Added Shelmidine: “I’ve been more of a passer and defensive minded throughout my career, but I feel like this is a team in which I need to score a bit more at times. There’s also games where I don’t need to score, I can just dish the ball to our shooters and we’ll still get wins.”
Shelmidine says a prayer before every game as a way to help himself remain calm. It also acts as a reminder of why he plays - for fun and to be the ultimate teammate.
It hasn’t gone unnoticed. After the team’s season-opening loss to Capistrano Valley Christian, Eagles coach Zach Brogdon would say two nights later that Shelmidine may be the best point guard in the county.
Shelmidine hasn’t given it much thought. He’ll let others decide if that’s a worthwhile argument. After three years, his coach has the utmost confidence in his abilities.

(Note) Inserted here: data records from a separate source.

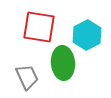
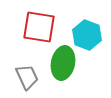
cyan hexagon: rotated 12 degrees counterclockwise
green ellipse: rotated 16 degrees clockwise
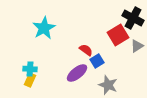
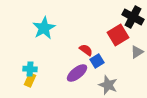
black cross: moved 1 px up
gray triangle: moved 6 px down
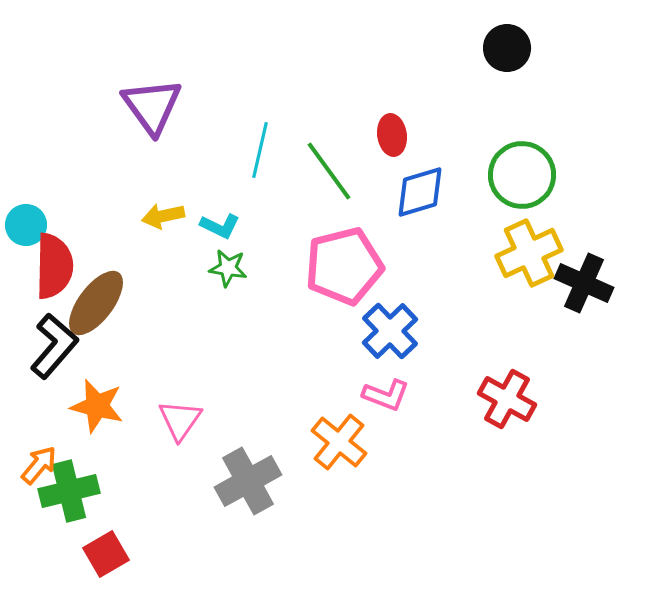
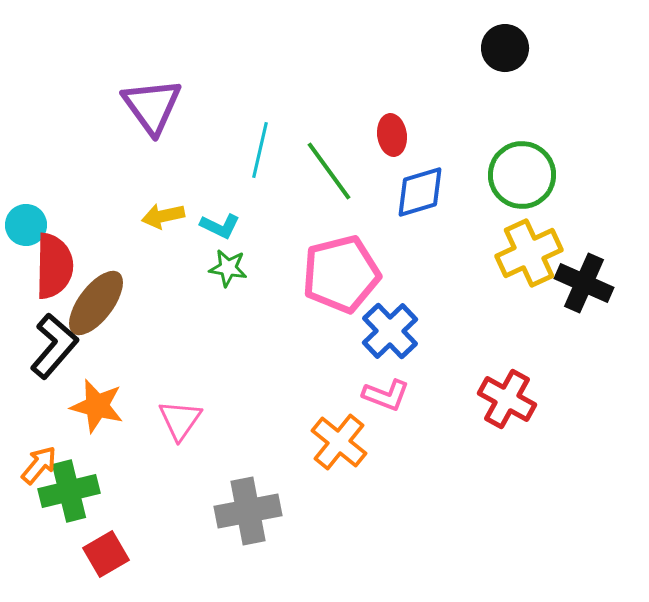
black circle: moved 2 px left
pink pentagon: moved 3 px left, 8 px down
gray cross: moved 30 px down; rotated 18 degrees clockwise
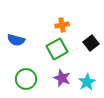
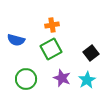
orange cross: moved 10 px left
black square: moved 10 px down
green square: moved 6 px left
cyan star: moved 2 px up
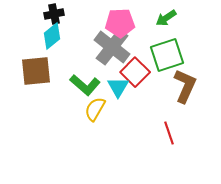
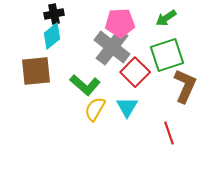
cyan triangle: moved 9 px right, 20 px down
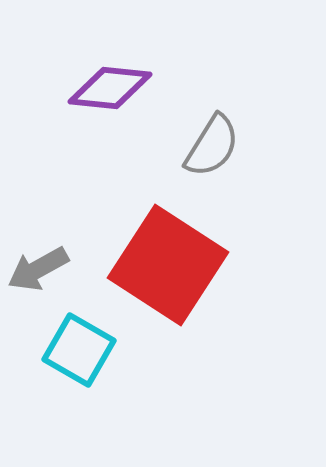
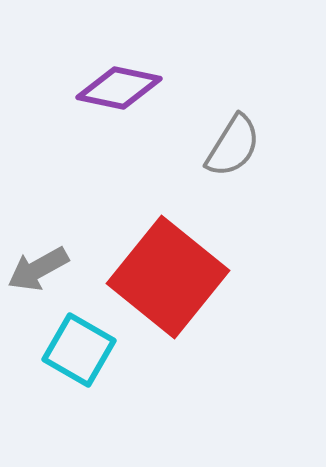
purple diamond: moved 9 px right; rotated 6 degrees clockwise
gray semicircle: moved 21 px right
red square: moved 12 px down; rotated 6 degrees clockwise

“I would put him against anybody else and I wouldn’t want anyone but him as the point guard of my team, he’s the first guy I would pick,” Popovich said. “He’s just a special kid and we’re really happy to have him.”
With Shelmidine’s vision and leadership, he has the ability to give Popovich and the Tritons’ basketball program a third South Coast League title in the past four years.
In the grand scheme of things, it’s just another small way that Shelmidine can give back for all he’s been blessed with to this point in his life.
“I’ve been blessed with so many opportunities and have been able to play for some of the best coaches in O.C.,” he said. “I feel like with as much as I’ve been given, I should give back.”